PROBLEM REQUIREMENTS:
Could you reproduce, exactly as written, every line from the one containing "The height and width of the screenshot is (2576, 93)." through the last line of the records, and nothing else?

Saved data entries:

===============

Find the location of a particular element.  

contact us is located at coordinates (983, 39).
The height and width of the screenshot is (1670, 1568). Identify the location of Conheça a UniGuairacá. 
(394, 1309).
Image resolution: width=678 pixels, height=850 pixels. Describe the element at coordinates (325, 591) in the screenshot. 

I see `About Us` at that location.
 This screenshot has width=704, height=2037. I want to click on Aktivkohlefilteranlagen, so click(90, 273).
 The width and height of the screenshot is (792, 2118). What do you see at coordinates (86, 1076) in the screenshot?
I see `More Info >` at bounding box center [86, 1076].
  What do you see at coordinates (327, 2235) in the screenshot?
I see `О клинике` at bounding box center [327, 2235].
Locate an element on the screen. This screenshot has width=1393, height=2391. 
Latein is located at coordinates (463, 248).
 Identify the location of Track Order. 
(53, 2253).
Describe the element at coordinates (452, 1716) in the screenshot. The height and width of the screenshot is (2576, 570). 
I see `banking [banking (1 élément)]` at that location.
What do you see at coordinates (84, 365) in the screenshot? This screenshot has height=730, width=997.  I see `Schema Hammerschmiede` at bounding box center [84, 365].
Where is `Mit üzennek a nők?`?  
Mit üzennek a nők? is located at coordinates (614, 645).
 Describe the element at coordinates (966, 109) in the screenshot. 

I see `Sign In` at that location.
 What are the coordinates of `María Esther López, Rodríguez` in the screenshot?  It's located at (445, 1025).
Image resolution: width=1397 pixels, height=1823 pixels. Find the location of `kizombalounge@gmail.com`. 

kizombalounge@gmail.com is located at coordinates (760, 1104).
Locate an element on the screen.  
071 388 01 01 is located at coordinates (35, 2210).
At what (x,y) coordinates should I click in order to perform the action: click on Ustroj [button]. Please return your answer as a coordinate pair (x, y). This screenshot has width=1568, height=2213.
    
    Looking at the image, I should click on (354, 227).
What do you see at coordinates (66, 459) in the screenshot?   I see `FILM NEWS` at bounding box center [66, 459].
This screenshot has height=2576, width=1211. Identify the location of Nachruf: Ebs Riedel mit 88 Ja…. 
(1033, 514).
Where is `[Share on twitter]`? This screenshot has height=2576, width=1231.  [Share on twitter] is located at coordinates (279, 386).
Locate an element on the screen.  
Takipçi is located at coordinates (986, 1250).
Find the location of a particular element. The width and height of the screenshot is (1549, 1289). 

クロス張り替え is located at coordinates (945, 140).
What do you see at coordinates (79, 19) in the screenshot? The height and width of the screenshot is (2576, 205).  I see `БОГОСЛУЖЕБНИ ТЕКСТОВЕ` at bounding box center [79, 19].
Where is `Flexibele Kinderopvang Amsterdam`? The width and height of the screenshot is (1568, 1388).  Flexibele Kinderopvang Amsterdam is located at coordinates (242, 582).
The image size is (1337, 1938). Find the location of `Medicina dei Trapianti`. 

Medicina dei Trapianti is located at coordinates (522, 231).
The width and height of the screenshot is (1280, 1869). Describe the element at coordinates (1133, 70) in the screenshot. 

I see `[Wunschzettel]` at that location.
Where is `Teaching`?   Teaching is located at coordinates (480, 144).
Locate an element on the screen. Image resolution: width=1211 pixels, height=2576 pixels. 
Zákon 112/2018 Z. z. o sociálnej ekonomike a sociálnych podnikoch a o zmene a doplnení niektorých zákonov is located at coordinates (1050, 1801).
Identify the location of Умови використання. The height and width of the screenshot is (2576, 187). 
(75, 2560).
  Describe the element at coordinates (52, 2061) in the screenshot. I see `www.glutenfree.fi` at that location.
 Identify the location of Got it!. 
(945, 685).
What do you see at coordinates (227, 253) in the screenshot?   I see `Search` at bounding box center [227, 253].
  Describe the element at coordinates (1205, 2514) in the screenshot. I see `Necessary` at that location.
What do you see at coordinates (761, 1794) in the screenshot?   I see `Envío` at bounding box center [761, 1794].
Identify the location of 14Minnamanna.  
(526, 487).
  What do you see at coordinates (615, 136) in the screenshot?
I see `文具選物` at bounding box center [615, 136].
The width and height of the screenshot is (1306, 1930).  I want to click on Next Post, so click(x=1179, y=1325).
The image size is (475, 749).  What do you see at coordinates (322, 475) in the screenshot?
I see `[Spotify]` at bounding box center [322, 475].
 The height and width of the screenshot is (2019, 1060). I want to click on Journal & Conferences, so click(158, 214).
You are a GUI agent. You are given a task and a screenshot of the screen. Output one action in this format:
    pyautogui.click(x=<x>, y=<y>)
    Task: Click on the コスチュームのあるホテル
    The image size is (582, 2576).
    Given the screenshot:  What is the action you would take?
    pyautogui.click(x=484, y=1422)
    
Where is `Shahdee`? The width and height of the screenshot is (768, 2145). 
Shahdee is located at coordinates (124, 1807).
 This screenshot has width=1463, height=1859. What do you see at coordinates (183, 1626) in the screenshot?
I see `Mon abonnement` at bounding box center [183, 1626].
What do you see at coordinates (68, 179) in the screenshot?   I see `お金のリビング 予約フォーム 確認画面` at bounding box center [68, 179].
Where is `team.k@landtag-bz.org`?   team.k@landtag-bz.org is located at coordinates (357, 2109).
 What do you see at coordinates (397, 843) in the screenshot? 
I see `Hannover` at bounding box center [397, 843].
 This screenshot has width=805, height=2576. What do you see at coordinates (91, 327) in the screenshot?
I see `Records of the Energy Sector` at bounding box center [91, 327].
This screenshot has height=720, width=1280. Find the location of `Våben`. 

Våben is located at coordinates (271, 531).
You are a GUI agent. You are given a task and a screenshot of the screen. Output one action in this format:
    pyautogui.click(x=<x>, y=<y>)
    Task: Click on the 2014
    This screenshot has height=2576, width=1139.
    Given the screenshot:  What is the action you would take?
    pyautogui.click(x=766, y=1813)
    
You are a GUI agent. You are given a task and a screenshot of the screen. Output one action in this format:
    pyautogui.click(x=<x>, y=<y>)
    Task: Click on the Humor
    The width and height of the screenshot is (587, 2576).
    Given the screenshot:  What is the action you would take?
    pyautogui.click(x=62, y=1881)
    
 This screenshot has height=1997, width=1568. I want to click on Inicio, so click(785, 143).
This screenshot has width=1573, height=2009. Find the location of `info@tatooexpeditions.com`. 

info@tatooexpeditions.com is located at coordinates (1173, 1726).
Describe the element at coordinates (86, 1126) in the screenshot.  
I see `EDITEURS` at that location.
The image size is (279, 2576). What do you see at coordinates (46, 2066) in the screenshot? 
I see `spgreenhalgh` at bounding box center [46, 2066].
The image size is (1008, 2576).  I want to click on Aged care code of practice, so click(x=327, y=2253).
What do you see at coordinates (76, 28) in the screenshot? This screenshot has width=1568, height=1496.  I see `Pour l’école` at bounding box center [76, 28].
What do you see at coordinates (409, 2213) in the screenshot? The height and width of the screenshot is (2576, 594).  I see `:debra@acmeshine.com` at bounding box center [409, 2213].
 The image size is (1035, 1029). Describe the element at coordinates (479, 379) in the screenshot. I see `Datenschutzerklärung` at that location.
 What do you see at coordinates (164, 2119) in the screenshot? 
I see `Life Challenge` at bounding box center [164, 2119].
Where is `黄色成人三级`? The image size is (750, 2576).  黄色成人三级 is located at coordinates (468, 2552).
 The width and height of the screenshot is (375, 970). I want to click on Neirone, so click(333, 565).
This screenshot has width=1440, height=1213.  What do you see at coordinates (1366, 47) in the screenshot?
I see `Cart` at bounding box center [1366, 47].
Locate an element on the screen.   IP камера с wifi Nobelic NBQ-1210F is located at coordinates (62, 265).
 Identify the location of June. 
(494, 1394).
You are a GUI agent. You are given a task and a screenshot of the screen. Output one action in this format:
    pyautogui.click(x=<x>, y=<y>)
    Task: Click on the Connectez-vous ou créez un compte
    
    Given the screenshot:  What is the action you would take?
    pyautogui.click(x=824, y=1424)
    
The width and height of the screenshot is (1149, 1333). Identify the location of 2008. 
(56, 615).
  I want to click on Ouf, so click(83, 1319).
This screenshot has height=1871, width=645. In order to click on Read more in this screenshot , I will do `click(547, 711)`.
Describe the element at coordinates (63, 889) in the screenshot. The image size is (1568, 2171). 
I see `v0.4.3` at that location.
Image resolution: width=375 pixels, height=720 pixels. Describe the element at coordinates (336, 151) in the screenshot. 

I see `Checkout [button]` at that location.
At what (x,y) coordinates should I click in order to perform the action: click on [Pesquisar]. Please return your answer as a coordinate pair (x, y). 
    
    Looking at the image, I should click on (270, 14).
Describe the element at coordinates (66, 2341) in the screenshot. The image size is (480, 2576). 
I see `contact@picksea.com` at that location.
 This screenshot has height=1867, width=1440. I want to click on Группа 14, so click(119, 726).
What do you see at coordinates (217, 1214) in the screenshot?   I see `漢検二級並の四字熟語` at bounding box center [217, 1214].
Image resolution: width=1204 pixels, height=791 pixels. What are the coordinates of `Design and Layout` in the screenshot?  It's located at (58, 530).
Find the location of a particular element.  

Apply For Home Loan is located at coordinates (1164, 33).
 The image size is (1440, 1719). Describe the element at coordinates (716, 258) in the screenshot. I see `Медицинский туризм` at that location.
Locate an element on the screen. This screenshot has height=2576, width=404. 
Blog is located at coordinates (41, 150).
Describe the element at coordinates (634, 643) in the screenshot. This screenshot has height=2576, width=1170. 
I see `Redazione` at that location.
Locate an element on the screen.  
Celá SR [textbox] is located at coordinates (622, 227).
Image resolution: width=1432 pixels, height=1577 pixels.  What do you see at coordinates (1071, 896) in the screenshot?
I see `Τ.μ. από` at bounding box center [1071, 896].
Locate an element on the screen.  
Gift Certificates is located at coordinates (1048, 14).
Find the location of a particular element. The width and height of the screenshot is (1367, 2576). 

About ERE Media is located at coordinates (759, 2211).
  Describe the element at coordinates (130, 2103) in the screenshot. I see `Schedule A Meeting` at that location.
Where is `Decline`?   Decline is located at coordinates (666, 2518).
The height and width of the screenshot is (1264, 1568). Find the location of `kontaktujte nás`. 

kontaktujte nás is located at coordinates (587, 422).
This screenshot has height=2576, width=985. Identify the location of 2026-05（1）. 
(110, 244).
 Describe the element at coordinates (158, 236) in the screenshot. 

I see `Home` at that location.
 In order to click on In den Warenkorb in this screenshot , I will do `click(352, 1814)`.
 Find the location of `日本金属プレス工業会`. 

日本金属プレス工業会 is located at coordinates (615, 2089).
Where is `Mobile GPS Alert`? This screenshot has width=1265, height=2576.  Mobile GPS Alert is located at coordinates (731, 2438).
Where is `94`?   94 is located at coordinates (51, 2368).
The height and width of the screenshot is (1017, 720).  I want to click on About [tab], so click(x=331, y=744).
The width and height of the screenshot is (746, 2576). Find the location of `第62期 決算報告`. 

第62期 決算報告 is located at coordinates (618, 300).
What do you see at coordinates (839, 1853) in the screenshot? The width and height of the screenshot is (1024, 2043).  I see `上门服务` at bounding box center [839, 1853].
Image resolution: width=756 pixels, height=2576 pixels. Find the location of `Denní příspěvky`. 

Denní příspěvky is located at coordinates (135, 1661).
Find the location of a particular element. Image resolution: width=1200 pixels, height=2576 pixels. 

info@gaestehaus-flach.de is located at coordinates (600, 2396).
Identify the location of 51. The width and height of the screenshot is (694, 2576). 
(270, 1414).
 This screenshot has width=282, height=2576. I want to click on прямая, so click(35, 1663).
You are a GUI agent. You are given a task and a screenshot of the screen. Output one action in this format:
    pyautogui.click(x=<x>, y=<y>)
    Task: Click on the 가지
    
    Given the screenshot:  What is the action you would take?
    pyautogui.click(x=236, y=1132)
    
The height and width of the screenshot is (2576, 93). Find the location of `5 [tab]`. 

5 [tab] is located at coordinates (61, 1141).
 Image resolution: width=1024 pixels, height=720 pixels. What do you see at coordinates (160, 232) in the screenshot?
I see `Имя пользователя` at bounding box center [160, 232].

===============

EXERCISE ANSWER:
The height and width of the screenshot is (2576, 93). Find the location of `5 [tab]`. 

5 [tab] is located at coordinates (61, 1141).
 Image resolution: width=1024 pixels, height=720 pixels. What do you see at coordinates (160, 232) in the screenshot?
I see `Имя пользователя` at bounding box center [160, 232].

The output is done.